*** Block opens ***

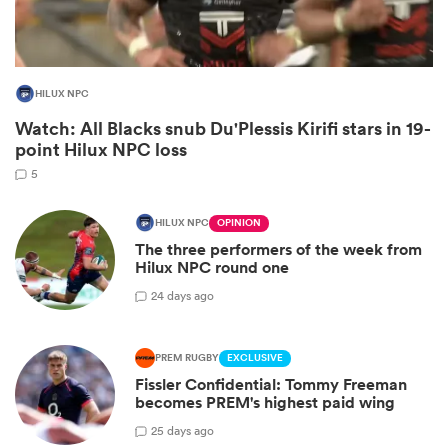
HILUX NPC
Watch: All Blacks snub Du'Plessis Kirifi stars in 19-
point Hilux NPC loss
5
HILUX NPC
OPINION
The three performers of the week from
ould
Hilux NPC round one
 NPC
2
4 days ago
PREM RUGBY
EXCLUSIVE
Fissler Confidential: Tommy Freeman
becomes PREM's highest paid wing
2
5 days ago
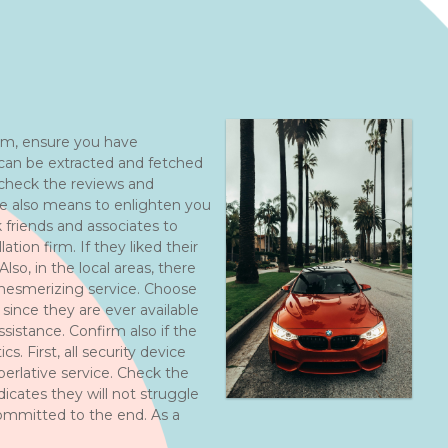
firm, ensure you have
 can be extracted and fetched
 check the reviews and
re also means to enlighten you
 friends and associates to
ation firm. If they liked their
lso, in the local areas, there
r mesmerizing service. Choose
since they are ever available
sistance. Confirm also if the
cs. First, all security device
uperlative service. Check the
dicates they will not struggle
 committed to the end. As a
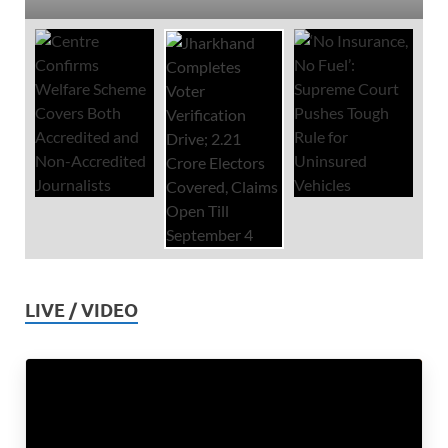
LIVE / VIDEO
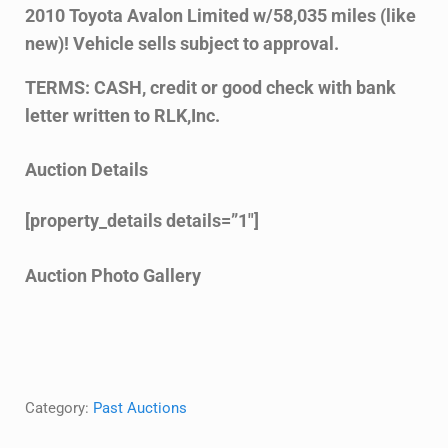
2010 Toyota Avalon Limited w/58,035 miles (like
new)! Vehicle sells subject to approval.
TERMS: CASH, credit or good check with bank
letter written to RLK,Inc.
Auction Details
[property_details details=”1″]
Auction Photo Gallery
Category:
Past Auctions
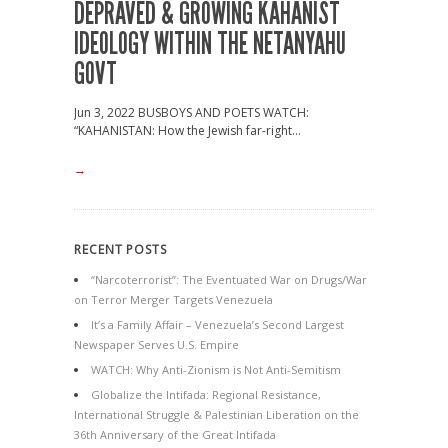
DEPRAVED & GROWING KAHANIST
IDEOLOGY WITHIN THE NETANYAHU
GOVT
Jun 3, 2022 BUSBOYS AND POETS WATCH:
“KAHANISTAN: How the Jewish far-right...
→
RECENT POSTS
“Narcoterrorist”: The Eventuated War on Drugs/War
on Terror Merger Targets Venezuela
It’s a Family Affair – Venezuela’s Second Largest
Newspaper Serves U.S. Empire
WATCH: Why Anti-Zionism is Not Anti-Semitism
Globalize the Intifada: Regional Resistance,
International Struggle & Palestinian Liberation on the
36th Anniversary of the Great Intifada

*** Block closes ***

YOUR GOAL:
Would you print, exactly as they appear, the lines from the line with "sistance. Confirm also if the" through the end of the entries above, leaving out the pictures?

ANSWER TO THIS PROBLEM:
sistance. Confirm also if the
cs. First, all security device
uperlative service. Check the
dicates they will not struggle
 committed to the end. As a
LIVE / VIDEO
2010 Toyota Avalon Limited w/58,035 miles (like
new)! Vehicle sells subject to approval.
TERMS: CASH, credit or good check with bank
letter written to RLK,Inc.
Auction Details
[property_details details=”1″]
Auction Photo Gallery
Category:
Past Auctions
DEPRAVED & GROWING KAHANIST
IDEOLOGY WITHIN THE NETANYAHU
GOVT
Jun 3, 2022 BUSBOYS AND POETS WATCH:
“KAHANISTAN: How the Jewish far-right...
→
RECENT POSTS
“Narcoterrorist”: The Eventuated War on Drugs/War
on Terror Merger Targets Venezuela
It’s a Family Affair – Venezuela’s Second Largest
Newspaper Serves U.S. Empire
WATCH: Why Anti-Zionism is Not Anti-Semitism
Globalize the Intifada: Regional Resistance,
International Struggle & Palestinian Liberation on the
36th Anniversary of the Great Intifada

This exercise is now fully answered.